Saturday, February 28, 2009

Elementary Math Curricula .. A New Study

{subtitle: How Seattle spends lots of time and piles of money to get worse results.}

Here is recent research worth reading.

Achievement Effects of Four Early Elementary School Math Curricula: Findings from First Graders in 39 Schools.

The four curricula are TERC/Investigations in Number, Data, and Space; Math Expressions; Saxon Math; and Scott Foresman-Addison Wesley Mathematics. First-grade math achievement was significantly higher in schools randomly assigned to Math Expressions or Saxon Math than in those schools assigned to Investigations in Number, Data, and Space or to Scott Foresman-Addison Wesley Mathematics.
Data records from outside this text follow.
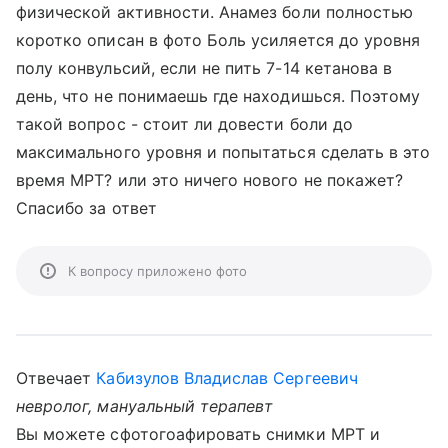
физической активности. Анамез боли полностью
коротко описан в фото Боль усиляется до уровня
полу конвульсий, если не пить 7-14 кетанова в
день, что не понимаешь где находишься. Поэтому
такой вопрос - стоит ли довести боли до
максимального уровня и попытаться сделать в это
время МРТ? или это ничего нового не покажет?
Спасибо за ответ
К вопросу приложено фото
Отвечает
Кабизулов Владислав Сергеевич
невролог, мануальный терапевт
Вы можете сфотогоафировать снимки МРТ и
Some interesting pieces from the research report:

The purpose of this large-scale, national study is to determine whether some early elementary school math curricula are more effective than others at improving student math achievement, thereby providing educators with information that may be useful for making AYP.

A small number of curricula dominate elementary math instruction (seven math curricula make up 91 percent of the curricula used by K-2 educators), and the curricula are based on different theories for developing student math skills.

This study will help to fill that knowledge gap. The study is sponsored by the Institute of Education Sciences (IES) in the U.S. Department of Education and is being conducted by Mathematica Policy Research, Inc. (MPR) and its subcontractor SRI International (SRI).

Curricula Included in the Study:
A competitive process was used to select four curricula for the evaluation that represent many of the diverse approaches used to teach elementary school math in the United States.

The process for selecting the curricula began with the study team inviting developers and publishers of early elementary school math curricula to submit a proposal to include their curricula in the evaluation. A panel of outside experts in math and math instruction then reviewed the submissions and recommended to IES curricula suitable for the study. The goal of the review process was to identify widely used curricula that draw on different instructional approaches and that hold promise for improving student math achievement.

My comment:
So why was the most widely used Elementary Math series in the USA .. NOT included? Everyday Math where are you?

Either the panel of experts felt EDM did not hold enough promise for improving student math achievement or another selection adequately demonstrated the instructional approaches that are used in Everyday Math.

Math Expressions and Saxon Math were the two programs that showed the significantly better results in this study. Neither of those programs is in anyway similar to Everyday Math.

It now appears that districts like Seattle that are devoting large expenditures to Everyday Math and advocate a strict "Fidelity of Implementation" to the EDM pacing plan are really off the mark. The NMAP recommendations are not followed by EDM.

In the study the average instructional time per week was 4.8 hours for the non-Saxon three and 6.1 hours per week for Saxon. Saxon = 366 min/ 5 day week = 73 minutes per week.

In Seattle EDM is used 75 minutes / day (big increase in math time with EDM use) and on the 4th grade Math WASL the results were worse in 2007-2008 than in the year previous when far less time was spent on Math and EDM not used.

Seattle in 2008-2009 chose to follow the EDM pacing plan rather than heed the newly adopted State Math Standards. This decision to consciously ignore the WA State Standards based Math Grade Level Performance Expectations posted on the SPS website is yet another example of the failing SPS direction for math. Interesting also is the fact that this following of the State Math standards was to be immediate action (Superintendent's Strategic Plan of June 2008 p.17) that was to happen in 2008-2009, but did NOT.

Seattle WASL pass scores:
Grade 4 Hispanics down from 43.5 to 33.5

Grade 4 White students down from 79.8 to 73.9

Grade 4 Black students down from 32.0 to 27.6

After a decade of an expanding math achievement gap in Seattle it appears the only thing that has changed is more money is being thrown at the problem.

Is it time for a civil rights lawsuit?

EDM costs in terms of annual expenditures for consumables and teacher coaching more than any other program. In comparison with Saxon and Math Expressions about 50% to 100%+ more annually.

James includes another possible explanation for the non-participation of EDM:
Why EDM was not included in the study?

Maybe EDM was considered for the study by the researchers and the EDM folks choose not to participate.

hmmm... why? The EDM folks wouldn't be able to control the research and the outcome? real research---maybe they knew the program would not withstand the scrutiny of real research...

(Since I spent considerable time looking at EDM in the Spring of 2007 ... I find James' thought very plausible.)